__WORK TASK__.
Please restate the data that follows word for word, with the pictures left out.

Extracted page text data
----------------

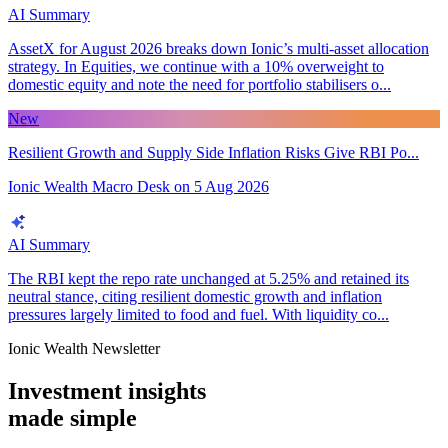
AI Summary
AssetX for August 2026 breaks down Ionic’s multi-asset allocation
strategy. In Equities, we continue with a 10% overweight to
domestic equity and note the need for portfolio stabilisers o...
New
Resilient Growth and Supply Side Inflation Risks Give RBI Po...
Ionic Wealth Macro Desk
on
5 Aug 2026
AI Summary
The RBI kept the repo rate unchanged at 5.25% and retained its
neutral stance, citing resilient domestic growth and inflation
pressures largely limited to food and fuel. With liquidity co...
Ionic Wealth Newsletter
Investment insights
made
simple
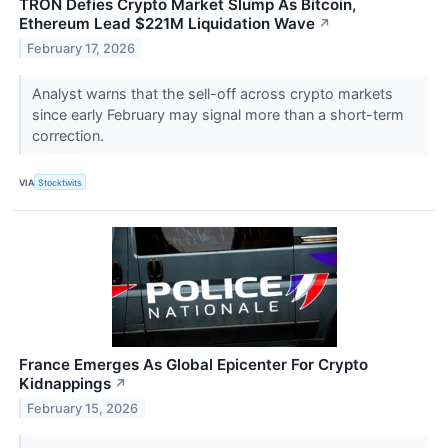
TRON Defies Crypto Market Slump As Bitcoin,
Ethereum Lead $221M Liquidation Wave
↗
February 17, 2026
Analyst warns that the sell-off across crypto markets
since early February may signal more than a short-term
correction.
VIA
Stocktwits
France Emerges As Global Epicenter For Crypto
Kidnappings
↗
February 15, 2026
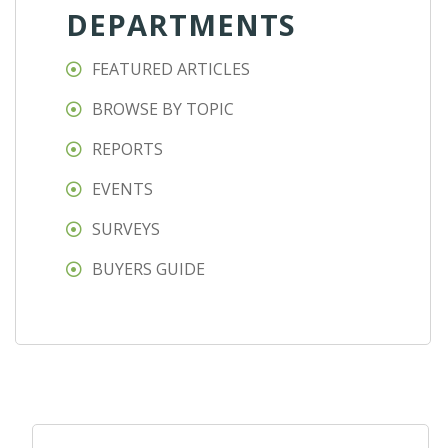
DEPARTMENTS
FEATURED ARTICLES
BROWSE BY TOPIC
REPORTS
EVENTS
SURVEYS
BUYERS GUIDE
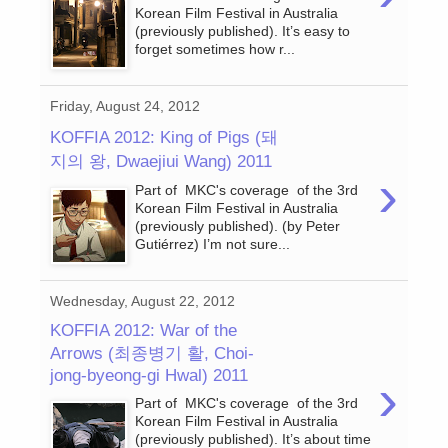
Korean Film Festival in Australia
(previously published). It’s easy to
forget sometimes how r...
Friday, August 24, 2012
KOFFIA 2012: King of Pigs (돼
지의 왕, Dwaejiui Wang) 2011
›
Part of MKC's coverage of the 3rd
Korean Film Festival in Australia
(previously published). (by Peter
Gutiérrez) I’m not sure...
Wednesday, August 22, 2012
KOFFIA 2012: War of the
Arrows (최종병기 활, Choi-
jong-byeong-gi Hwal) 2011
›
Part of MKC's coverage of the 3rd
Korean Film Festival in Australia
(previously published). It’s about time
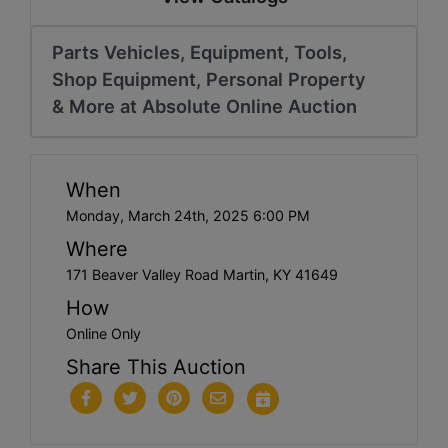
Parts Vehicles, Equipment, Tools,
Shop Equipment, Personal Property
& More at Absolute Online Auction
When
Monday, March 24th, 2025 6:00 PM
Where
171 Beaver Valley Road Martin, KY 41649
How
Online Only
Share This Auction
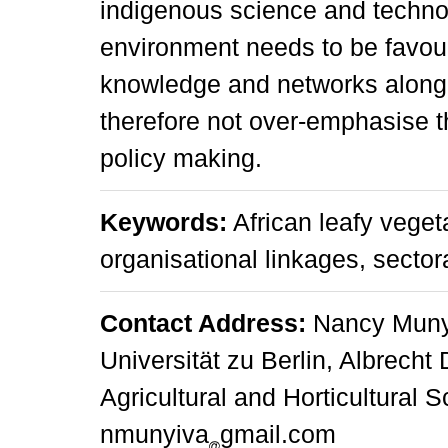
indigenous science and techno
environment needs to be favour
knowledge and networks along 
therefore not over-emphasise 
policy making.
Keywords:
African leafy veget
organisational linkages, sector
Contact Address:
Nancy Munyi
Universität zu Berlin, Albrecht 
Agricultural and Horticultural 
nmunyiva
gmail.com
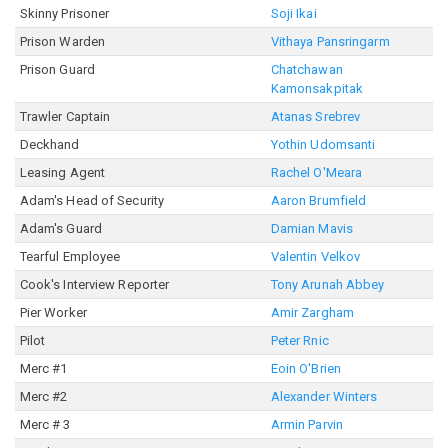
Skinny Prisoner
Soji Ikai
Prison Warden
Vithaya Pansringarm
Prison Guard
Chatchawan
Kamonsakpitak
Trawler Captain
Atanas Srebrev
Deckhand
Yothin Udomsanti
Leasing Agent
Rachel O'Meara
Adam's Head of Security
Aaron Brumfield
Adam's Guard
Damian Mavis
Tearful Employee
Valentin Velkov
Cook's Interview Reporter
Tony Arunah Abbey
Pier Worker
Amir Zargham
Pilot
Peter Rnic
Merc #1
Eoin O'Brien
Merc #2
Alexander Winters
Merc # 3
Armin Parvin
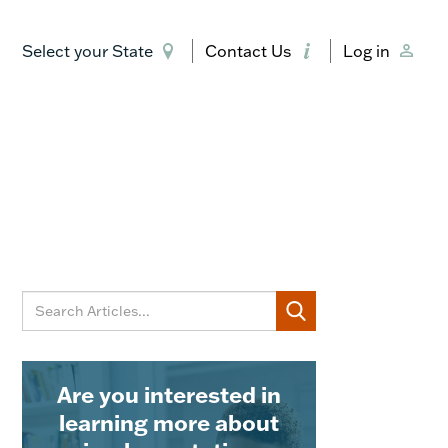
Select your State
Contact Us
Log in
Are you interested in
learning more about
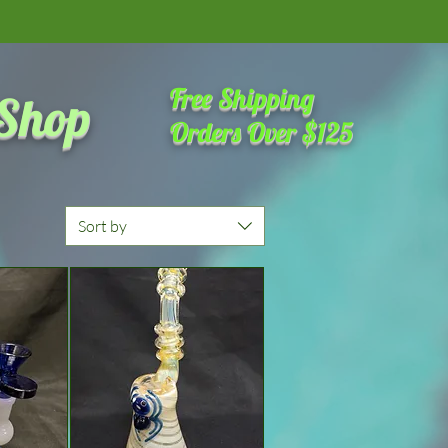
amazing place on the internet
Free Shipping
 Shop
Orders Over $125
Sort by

----------------

__REPLY__.
AI Summary
AssetX for August 2026 breaks down Ionic’s multi-asset allocation
strategy. In Equities, we continue with a 10% overweight to
domestic equity and note the need for portfolio stabilisers o...
New
Resilient Growth and Supply Side Inflation Risks Give RBI Po...
Ionic Wealth Macro Desk
on
5 Aug 2026
AI Summary
The RBI kept the repo rate unchanged at 5.25% and retained its
neutral stance, citing resilient domestic growth and inflation
pressures largely limited to food and fuel. With liquidity co...
Ionic Wealth Newsletter
Investment insights
made
simple
TRON Defies Crypto Market Slump As Bitcoin,
Ethereum Lead $221M Liquidation Wave
↗
February 17, 2026
Analyst warns that the sell-off across crypto markets
since early February may signal more than a short-term
correction.
VIA
Stocktwits
France Emerges As Global Epicenter For Crypto
Kidnappings
↗
February 15, 2026
DEPARTMENTS
FEATURED ARTICLES
BROWSE BY TOPIC
REPORTS
EVENTS
SURVEYS
BUYERS GUIDE
Korean Film Festival in Australia
(previously published). It’s easy to
forget sometimes how r...
Friday, August 24, 2012
KOFFIA 2012: King of Pigs (돼
지의 왕, Dwaejiui Wang) 2011
›
Part of MKC's coverage of the 3rd
Korean Film Festival in Australia
(previously published). (by Peter
Gutiérrez) I’m not sure...
Wednesday, August 22, 2012
KOFFIA 2012: War of the
Arrows (최종병기 활, Choi-
jong-byeong-gi Hwal) 2011
›
Part of MKC's coverage of the 3rd
Korean Film Festival in Australia
(previously published). It’s about time
Parts Vehicles, Equipment, Tools,
Shop Equipment, Personal Property
& More at Absolute Online Auction
When
Monday, March 24th, 2025 6:00 PM
Where
171 Beaver Valley Road Martin, KY 41649
How
Online Only
Share This Auction
indigenous science and techno
environment needs to be favour
knowledge and networks along 
therefore not over-emphasise 
policy making.
Keywords:
African leafy veget
organisational linkages, sector
Contact Address:
Nancy Munyi
Universität zu Berlin, Albrecht 
Agricultural and Horticultural 
nmunyiva
gmail.com
Skinny Prisoner
Soji Ikai
Prison Warden
Vithaya Pansringarm
Prison Guard
Chatchawan
Kamonsakpitak
Trawler Captain
Atanas Srebrev
Deckhand
Yothin Udomsanti
Leasing Agent
Rachel O'Meara
Adam's Head of Security
Aaron Brumfield
Adam's Guard
Damian Mavis
Tearful Employee
Valentin Velkov
Cook's Interview Reporter
Tony Arunah Abbey
Pier Worker
Amir Zargham
Pilot
Peter Rnic
Merc #1
Eoin O'Brien
Merc #2
Alexander Winters
Merc # 3
Armin Parvin
Select your State
Contact Us
Log in
Are you interested in
learning more about
amazing place on the internet
Free Shipping
 Shop
Orders Over $125
Sort by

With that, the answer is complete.